Examiners are pulled from supervision into one- to two-year rotations within the chartering arm, and that unit “get[s] the benefit of skilled and capable examiners wearing a slightly different hat from their normal day-to-day roles” who can face an increase in chartering interest head-on.
When the mechanism was created, leaders within the chartering function were aging, and the change allowed for a “next generation pipeline,” Gould said.
Given that several of 2025’s 18 charter applications have gained conditional approval, with one (Erebor) already open as a bank, the chartering arm – and its pipeline – may be in full swing.
Opposition
Not everyone sees the influx of charter applications in the same light as Gould – particularly with regard to national trust charters, which allow financial institutions to perform fiduciary duties and custodial services without taking deposits or making loans.
Bank trade groups such as the American Bankers Association and advocacy organizations such as the Bank Policy Institute have urged the OCC to pump the brakes on national trust charters sought by cryptocurrency firms.
Critics are concerned that the approval of charters for crypto firms, many of which intend to issue stablecoins and custody digital assets, while the federal crypto framework is incomplete, is too risky.
Other groups, like the Conference of State Bank Supervisors, take issue with the OCC’s recent proposal to amend chartering regulation language to clarify that national trust banks are not limited to fiduciary activities.
But the CSBS alleges a change in language “would instead create uncertainty and could result in serious implications by overstepping National Bank Act authority.”
The Financial Technology Association, which represents fintech firms, agrees with the proposed language change.
Gould declined to comment on the language change, which is up for public comment.
The comptroller will see you now
The OCC announced plans to change its community bank examination procedures in October, and for some banks that have undergone an exam of late, that’s included an unexpected guest: Gould himself.
The comptroller recently started accompanying examiners, and it’s been a “hugely valuable experience” for him to see examiners in action and talk directly with community bankers, he told Banking Dive.
“That has directly informed the supervision and regulatory reform efforts that we are making at the OCC to assist community banks and relieve them of some of the unnecessary burdens to which they have been subjected over the years, particularly in the years following the Dodd-Frank Act, that are not consistent with the risks presented by a community bank engaged in traditional community bank banking activities,” he said.
Gould, who is not a bank examiner, said he’s not there during the entirety of a multiweek exam. But he said it’s a unique opportunity to “get feedback directly from the bankers on what they are seeing, whether in connection with our supervision of them, or just more broadly in the communities in which they're operating.”
The OCC under Gould has made several changes to community bank supervision, including reducing the rates in the general assessment fee schedule by 30% for banks with up to $40 billion in assets and amending its guidance such that community banks have the flexibility to tailor model risk management practices in conjunction with the bank’s risk exposures, business activities, and the complexity and extent of its model use.
Some proposed changes, such as a reduction in the community bank leverage ratio, have been well-received by bank trade groups.
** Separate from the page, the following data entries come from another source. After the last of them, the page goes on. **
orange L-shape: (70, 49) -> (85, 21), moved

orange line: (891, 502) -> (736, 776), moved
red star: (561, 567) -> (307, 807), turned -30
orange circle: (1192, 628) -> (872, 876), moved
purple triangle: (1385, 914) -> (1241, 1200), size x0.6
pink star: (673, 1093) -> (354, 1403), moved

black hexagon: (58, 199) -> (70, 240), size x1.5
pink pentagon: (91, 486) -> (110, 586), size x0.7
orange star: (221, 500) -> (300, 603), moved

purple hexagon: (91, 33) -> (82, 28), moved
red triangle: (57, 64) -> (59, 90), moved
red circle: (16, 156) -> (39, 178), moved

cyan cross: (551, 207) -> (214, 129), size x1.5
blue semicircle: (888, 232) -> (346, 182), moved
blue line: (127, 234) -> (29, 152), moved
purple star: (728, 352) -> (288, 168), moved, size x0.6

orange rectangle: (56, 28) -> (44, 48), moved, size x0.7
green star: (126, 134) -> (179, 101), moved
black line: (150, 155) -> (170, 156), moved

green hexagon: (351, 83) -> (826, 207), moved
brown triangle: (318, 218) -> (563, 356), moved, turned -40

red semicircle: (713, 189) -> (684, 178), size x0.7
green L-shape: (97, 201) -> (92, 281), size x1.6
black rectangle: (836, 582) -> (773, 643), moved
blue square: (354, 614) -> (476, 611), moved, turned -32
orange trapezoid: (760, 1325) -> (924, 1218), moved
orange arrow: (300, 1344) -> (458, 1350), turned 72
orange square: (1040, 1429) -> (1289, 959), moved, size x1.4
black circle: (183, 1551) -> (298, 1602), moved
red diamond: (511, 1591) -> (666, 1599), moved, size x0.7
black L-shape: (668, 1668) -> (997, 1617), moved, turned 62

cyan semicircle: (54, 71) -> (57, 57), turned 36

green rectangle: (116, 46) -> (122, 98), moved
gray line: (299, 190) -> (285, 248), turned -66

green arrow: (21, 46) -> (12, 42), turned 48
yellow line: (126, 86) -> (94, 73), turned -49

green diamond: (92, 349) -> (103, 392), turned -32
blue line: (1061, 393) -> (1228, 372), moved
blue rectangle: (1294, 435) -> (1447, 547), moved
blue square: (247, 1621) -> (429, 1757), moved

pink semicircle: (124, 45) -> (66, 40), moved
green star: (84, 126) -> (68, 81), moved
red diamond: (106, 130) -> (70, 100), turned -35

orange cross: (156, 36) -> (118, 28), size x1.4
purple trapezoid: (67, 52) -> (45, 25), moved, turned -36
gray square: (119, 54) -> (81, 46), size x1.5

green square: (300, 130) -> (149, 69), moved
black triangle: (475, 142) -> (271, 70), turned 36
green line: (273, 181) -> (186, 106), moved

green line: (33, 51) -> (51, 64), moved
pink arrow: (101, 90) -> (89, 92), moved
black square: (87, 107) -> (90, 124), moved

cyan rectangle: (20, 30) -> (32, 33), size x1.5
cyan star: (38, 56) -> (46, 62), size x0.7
At least one proposal, however – a simplified Community Reinvestment Act strategic plan – has drawn ire for its potential to result in less financing devoted to affordable housing, community development financial institutions and economic revitalization.
All told, Gould said he wants the changes to enable banks over time “to be measured not on the size of their regulatory teams, but rather on the strength of the services they provide to their local communities.”